The process technology involved is one that Schuler introduced a year ago, and supplied in 2012 to a Chinese manufacturer. The core of the integrated process line is a machine the rolls the wheels without using a mandrel. “Highly dynamic servo motors transfer the torque of the main drives via web rolls onto the pre-forged blank,” according to Dr. Watler Osen, who heads Schuler’s Forging business unit. “Together with the main roll and conical rolls, the web rolls form an almost fully finished railway wheel from the blank. Finally, the hub is offset axially and broached, and the wheel is calibrated.”
With the servo motors as the power source, the machine can roll a wheel in less than 20 seconds, though in practice it is projected to produce up to 75 wheels per hour.
The machine is capable of producing various wheel geometries, too. Along with railcar and locomotive wheels with diameters of up to 1,450 mm and rim widths of 175 mm, the system can manufacture crane wheels with rim widths up to 300 mm.
According to details Schuler reported in 2012,customized software lets the operator simulate the entire forging process. An integrated FEM program compares the product parameters with a forming process model, and the resulting data is transferred directly to the forming machine.

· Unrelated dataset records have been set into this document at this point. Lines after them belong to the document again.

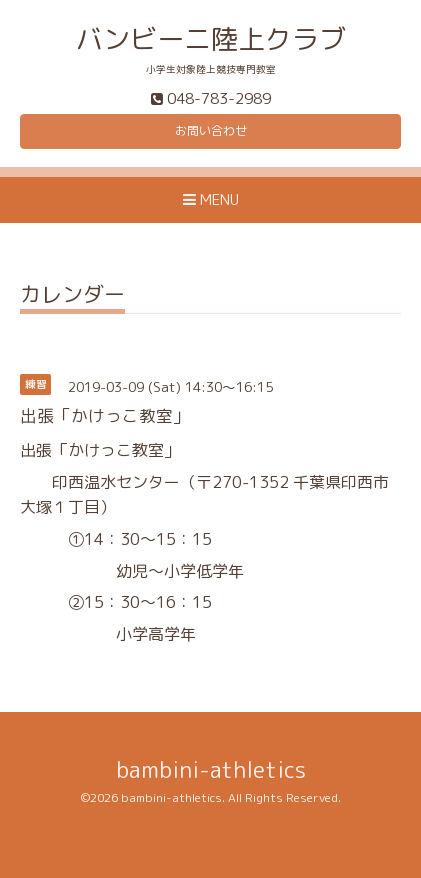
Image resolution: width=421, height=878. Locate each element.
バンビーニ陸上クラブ (211, 39)
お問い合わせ (211, 130)
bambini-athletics (211, 769)
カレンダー (72, 296)
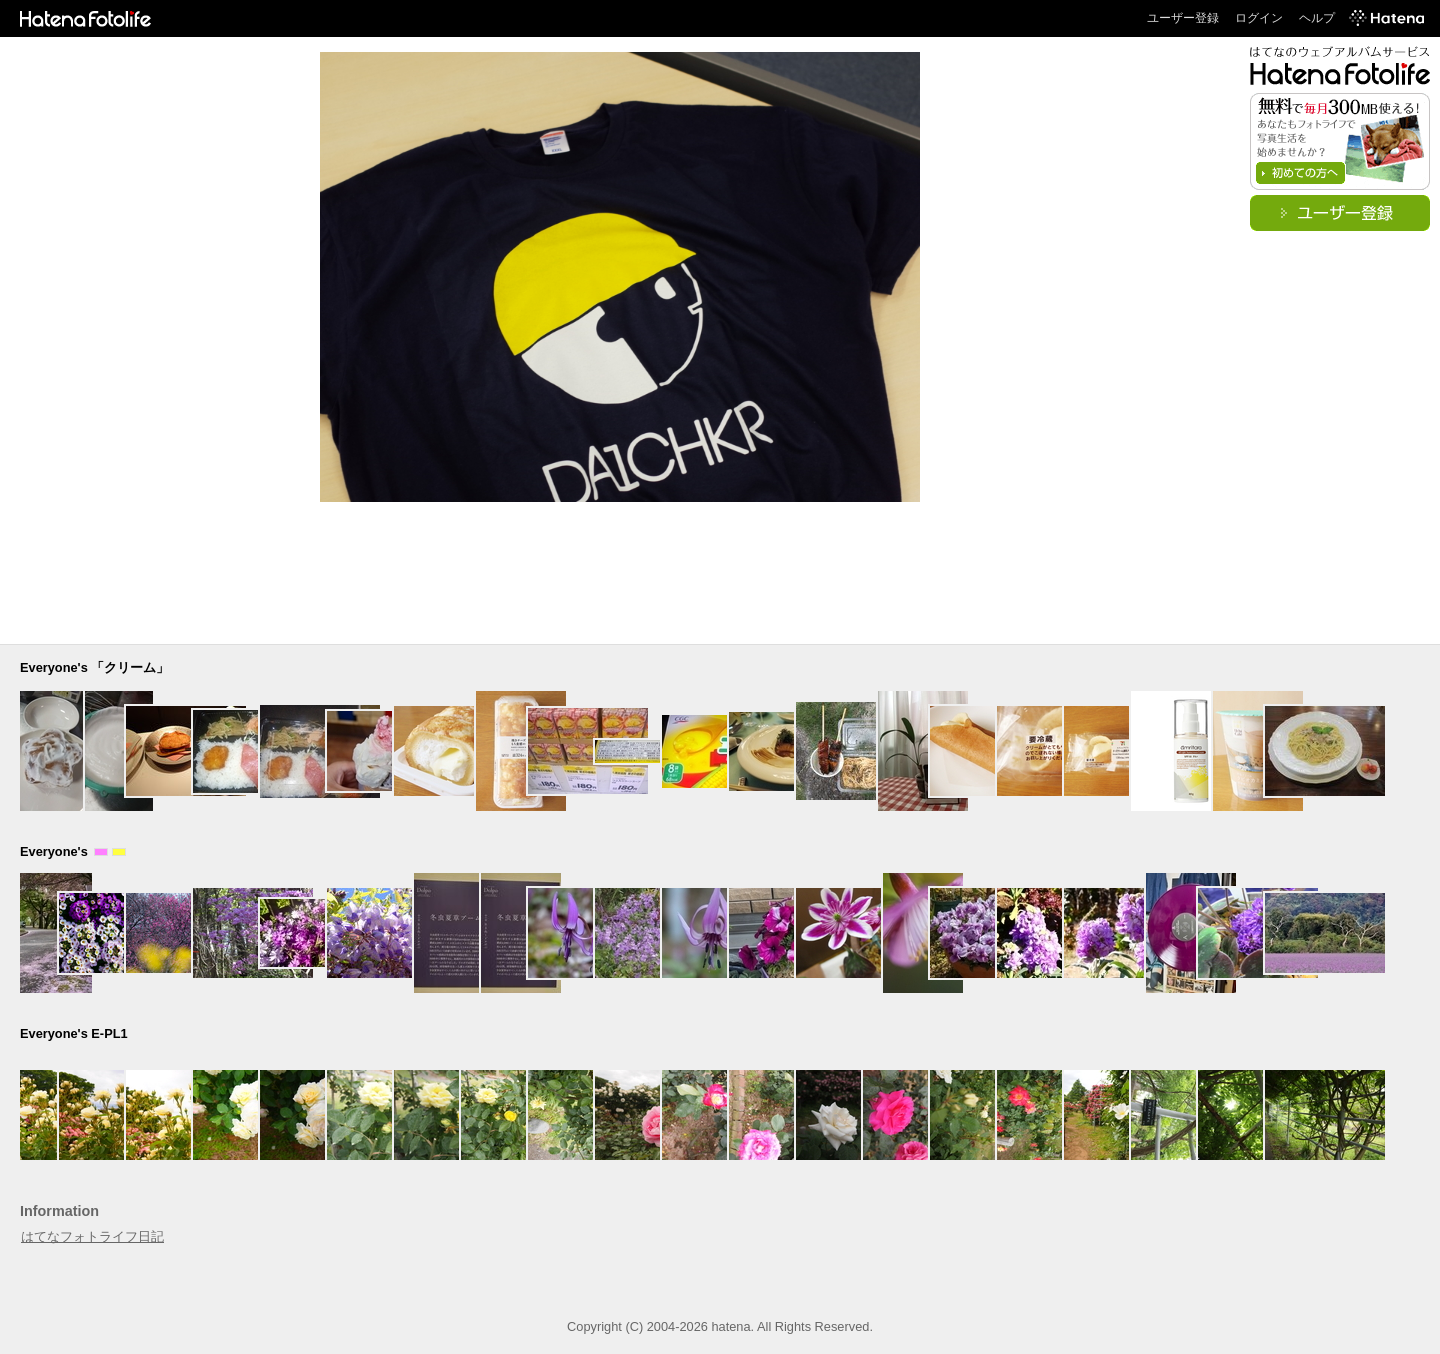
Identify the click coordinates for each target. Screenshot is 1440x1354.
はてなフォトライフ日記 (92, 1236)
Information (59, 1211)
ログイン (1259, 18)
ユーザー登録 (1183, 18)
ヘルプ (1317, 18)
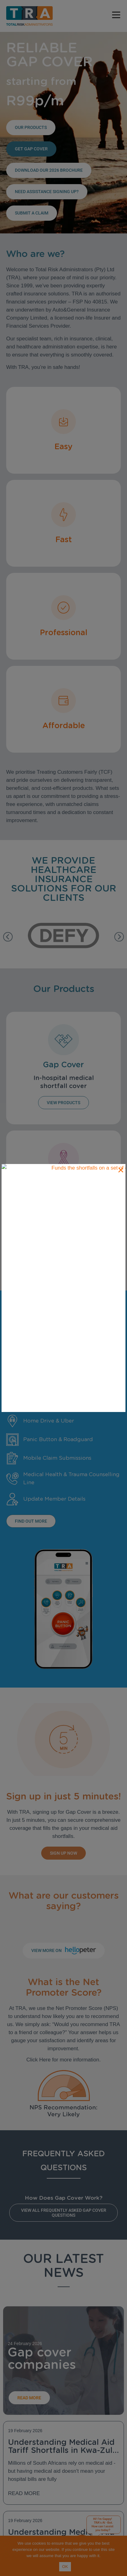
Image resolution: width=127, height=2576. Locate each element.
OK (65, 2566)
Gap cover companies (42, 2358)
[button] (8, 937)
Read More (24, 2493)
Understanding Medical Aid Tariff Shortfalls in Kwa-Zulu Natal (62, 2450)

In addition to the wheel rolling machine, the line includes three high-performance hydraulic presses. A preform is forged by two presses with press forces of 5,000 and 10,000 metric tons. After rolling, a 5,000-ton crimping and piercing press is the final process step.
Schuler’s installation also will include testing systems for the finished wheels.
The project will be the first one that Schuler will execute with Andritz Maerz, a unit of the Andritz Group, which acquired Schuler earlier this year.
Andritz Maerz will install hardening, low-temperature, and rotary hearth furnaces as well as the hardening machine with automated handling capability for the railway wheels. The heat-treating system use car-bottom pusher-type furnaces developed by Andritz Maerz that ensures the hardness and structural requirements railway wheels used on high-speed trains.